▸ **Working data**:
============================================================

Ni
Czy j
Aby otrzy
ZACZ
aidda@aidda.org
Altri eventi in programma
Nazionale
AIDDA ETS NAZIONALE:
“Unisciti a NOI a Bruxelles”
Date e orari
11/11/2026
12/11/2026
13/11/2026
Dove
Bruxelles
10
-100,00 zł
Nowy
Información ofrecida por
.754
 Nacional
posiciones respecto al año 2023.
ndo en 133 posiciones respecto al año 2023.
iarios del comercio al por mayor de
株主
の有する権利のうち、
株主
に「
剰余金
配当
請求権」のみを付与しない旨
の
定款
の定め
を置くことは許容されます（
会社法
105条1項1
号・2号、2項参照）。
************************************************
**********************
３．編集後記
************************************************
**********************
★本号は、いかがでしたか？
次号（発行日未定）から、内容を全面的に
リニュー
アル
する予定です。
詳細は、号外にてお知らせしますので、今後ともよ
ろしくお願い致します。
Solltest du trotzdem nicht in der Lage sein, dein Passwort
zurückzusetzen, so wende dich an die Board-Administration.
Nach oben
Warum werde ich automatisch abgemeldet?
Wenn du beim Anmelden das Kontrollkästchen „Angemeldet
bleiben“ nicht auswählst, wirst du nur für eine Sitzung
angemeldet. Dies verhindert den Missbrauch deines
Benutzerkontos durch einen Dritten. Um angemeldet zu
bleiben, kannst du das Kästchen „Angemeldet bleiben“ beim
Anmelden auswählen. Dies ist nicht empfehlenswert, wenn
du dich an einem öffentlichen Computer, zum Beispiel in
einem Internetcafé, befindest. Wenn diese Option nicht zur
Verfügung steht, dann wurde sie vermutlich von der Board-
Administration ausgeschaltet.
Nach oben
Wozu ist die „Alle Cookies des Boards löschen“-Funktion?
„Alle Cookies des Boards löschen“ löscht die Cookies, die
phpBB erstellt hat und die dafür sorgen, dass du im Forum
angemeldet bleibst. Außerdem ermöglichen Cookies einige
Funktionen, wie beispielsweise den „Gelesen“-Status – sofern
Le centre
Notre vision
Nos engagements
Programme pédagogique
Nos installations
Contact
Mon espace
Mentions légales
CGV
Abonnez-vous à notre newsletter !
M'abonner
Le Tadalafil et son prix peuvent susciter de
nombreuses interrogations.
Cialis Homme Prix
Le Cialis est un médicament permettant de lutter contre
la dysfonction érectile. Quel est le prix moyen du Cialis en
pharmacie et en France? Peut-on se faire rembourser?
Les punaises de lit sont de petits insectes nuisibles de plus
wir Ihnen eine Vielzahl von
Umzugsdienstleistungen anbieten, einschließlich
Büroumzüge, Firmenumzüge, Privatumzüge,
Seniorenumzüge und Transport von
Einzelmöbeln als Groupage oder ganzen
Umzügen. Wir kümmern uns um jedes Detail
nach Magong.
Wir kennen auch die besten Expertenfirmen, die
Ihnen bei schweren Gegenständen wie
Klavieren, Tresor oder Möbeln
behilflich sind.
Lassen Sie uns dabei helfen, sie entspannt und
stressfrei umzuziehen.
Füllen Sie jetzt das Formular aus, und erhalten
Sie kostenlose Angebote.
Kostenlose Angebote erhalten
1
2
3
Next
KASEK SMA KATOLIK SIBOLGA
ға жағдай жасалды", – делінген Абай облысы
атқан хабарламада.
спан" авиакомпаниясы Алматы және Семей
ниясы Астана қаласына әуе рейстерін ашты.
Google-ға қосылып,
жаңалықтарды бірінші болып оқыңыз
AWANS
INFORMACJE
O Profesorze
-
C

============================================================

Go through the material above, and wherever a line holds the word "Ihnen", copy it.

▸ **Your solution**:
wir Ihnen eine Vielzahl von
Ihnen bei schweren Gegenständen wie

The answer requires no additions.